Jean-Marc Hochart, producer at le Ferme de Verlin, in Yonne, told news service France 3: “This year we started a bit earlier. We are almost at the end. It started a few days ago because in February we had some significant heat, so the buds came out a little bit earlier.”

The water is harvested - or “tapped” - by making a 3cm-deep hole in the trunk, away from any moss or lichen; and as low as possible, to catch as much water as possible as it rises.

A pipe is then attached at the hole site, and hermetically sealed, so as not to allow the sap to oxidize. The pipes gather the sap drop by drop, which is collected in a vat.

At the end of the season, a little wooden cover is plugged into the hole in the trunk, allowing the tree to repair itself without any long-term damage.

Around 1,000 litres of sap move from the roots to the top of a tree everyday. Producers may collect up to 50 litres per tree per season, but most do a lot less.

Once collected, the water is treated, conditioned, filtered, pasteurised, and then bottled.

Birch water benefits?

Jean-Louis Savignol, a birch water producer in the Pyrenees, claims: “There are many virtues of birch. It is rich in minerals and trace elements; detoxifying for the body, the liver, the pancreas and the kidneys; and for sportsmen and women, it improves performance, reduces tendonitis, allows a faster recovery, and fixes proteins.”

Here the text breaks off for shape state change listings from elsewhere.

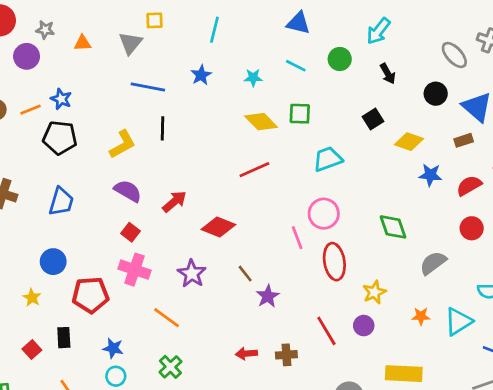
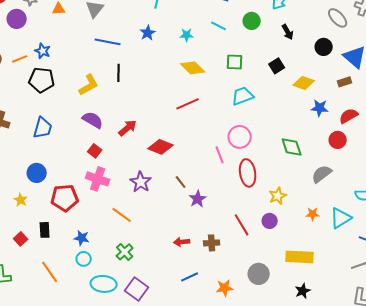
green square: (300, 114) -> (235, 62), moved
red circle: (472, 228) -> (338, 140), moved

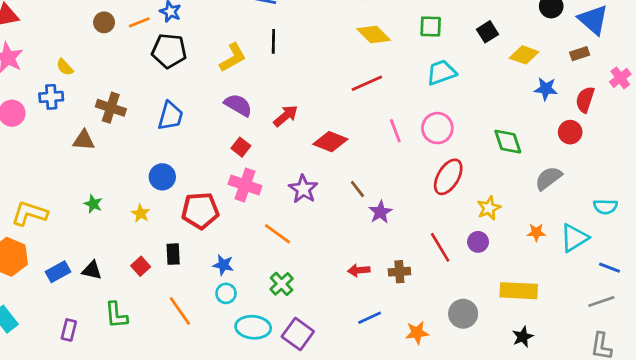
red semicircle: (349, 116) -> (585, 100), turned -42
pink line: (220, 155) -> (395, 131), moved
red ellipse: (248, 173) -> (448, 177), turned 40

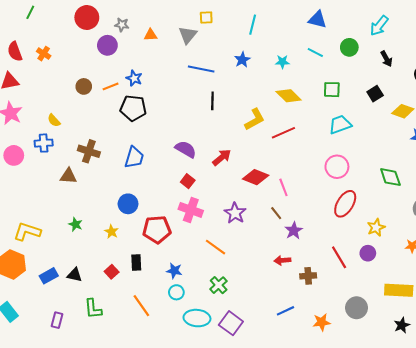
yellow L-shape: (233, 58) -> (255, 119), moved
pink line: (395, 131) -> (283, 187), moved
red arrow: (359, 270) -> (282, 260), moved

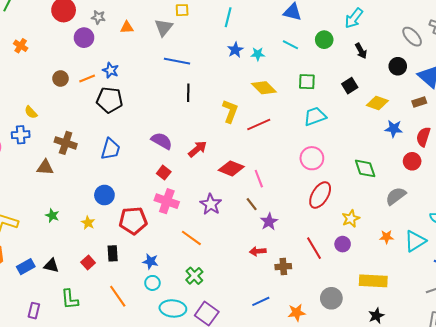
blue star: (242, 60) -> (235, 50), moved
yellow L-shape: (255, 119) -> (230, 111), turned -40

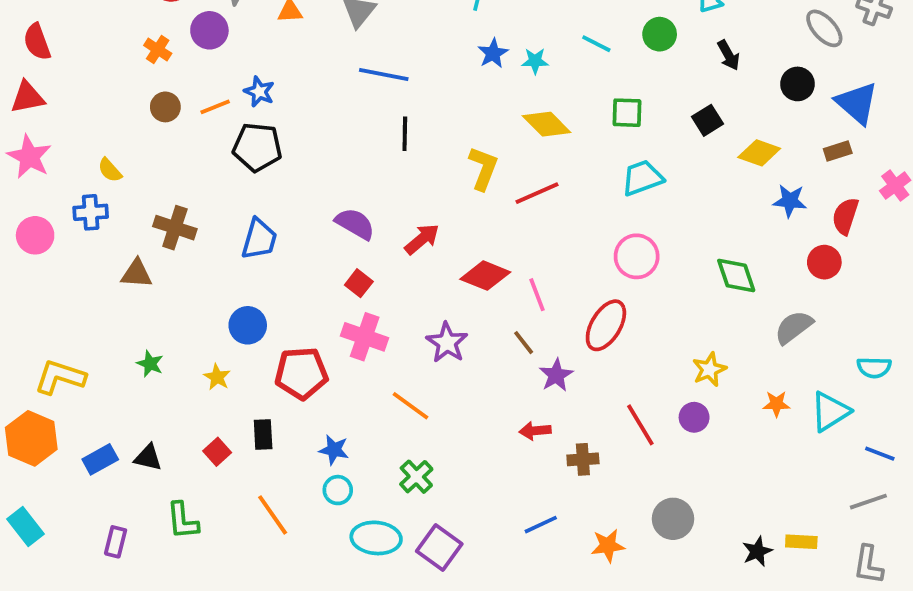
orange cross: (21, 46) -> (158, 49), moved
red ellipse: (320, 195) -> (606, 325), moved
yellow rectangle: (373, 281) -> (801, 542), moved, size x0.6

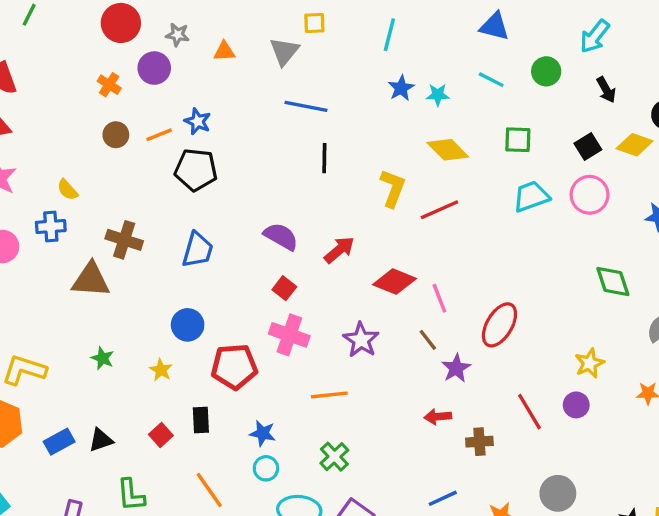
yellow diamond: (759, 153) -> (635, 145), moved
pink circle: (637, 256) -> (590, 195), moved
brown triangle: (137, 274) -> (91, 280), size x1.4
orange line: (411, 406) -> (329, 395), turned -42
black triangle: (148, 458) -> (101, 440), turned -32

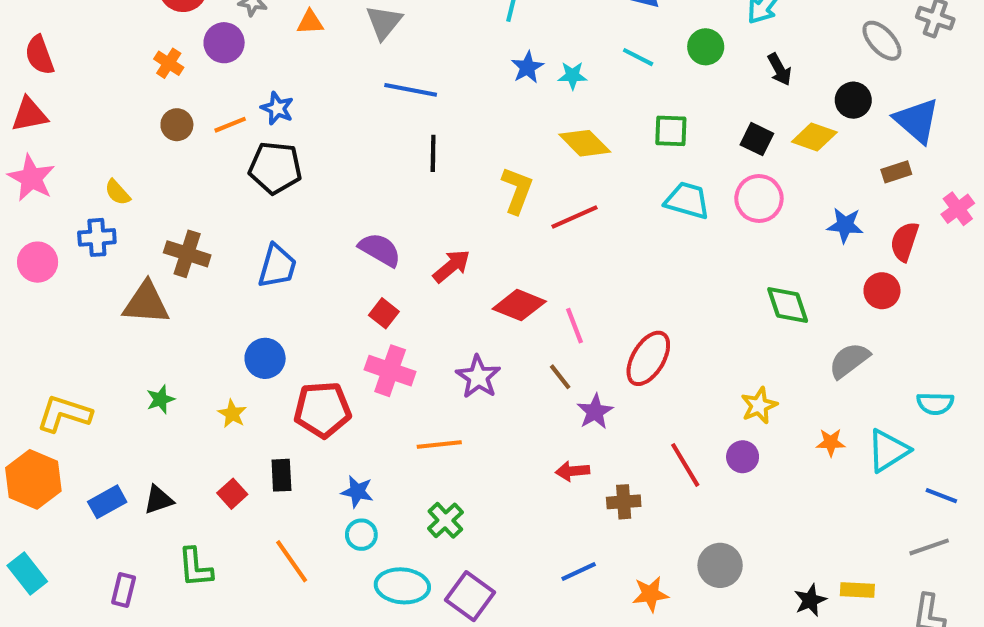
black square: (588, 146) -> (757, 139), turned -32
cyan trapezoid: (531, 196) -> (687, 201), turned 36
green star: (103, 358) -> (160, 399), turned 30

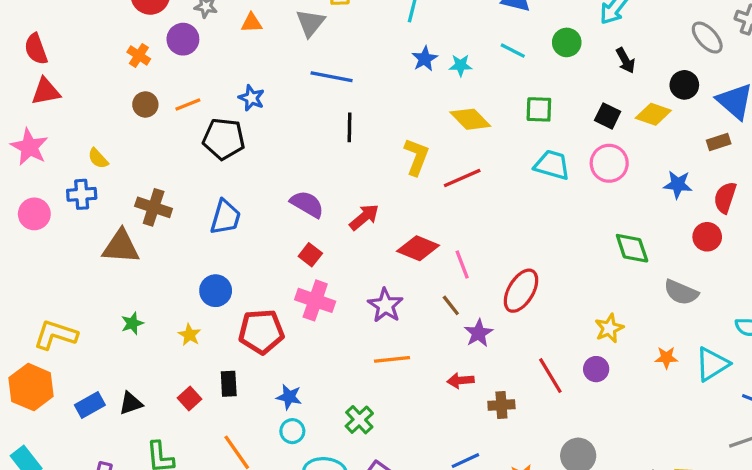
blue star: (277, 108) -> (252, 98), moved
red triangle: (29, 114) -> (46, 91), moved
gray semicircle: (849, 360) -> (681, 292), turned -120
orange line: (439, 444) -> (392, 359), moved

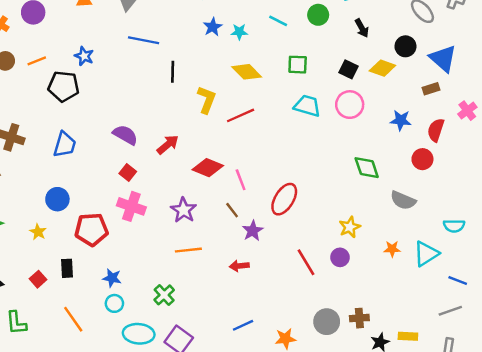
black line: (350, 127) -> (173, 72), moved
brown cross: (501, 405) -> (359, 318), moved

Chantal Lassalle, at the Ferme de Verlin, added: “Birch water gets rid of all the toxins that we have built up over the winter. It has a draining and diuretic effect. It works on the liver, the kidneys, and the bladder. And I've seen some clients' skin quality improve.”

While the benefits of birch water have been claimed for centuries, it is slowly becoming more popular, with more adherents each year. Users are advised to drink a glass every morning for three weeks to benefit the most.

Now, a new clinical trial is being launched to investigate whether it indeed does have all the qualities producers say. Up until now, no significant scientific studies have proven (or not) the benefits of birch water.

In the Pyrenees the 30 or so producers are also working to join in a collective, to share resources, and continue to promote the water.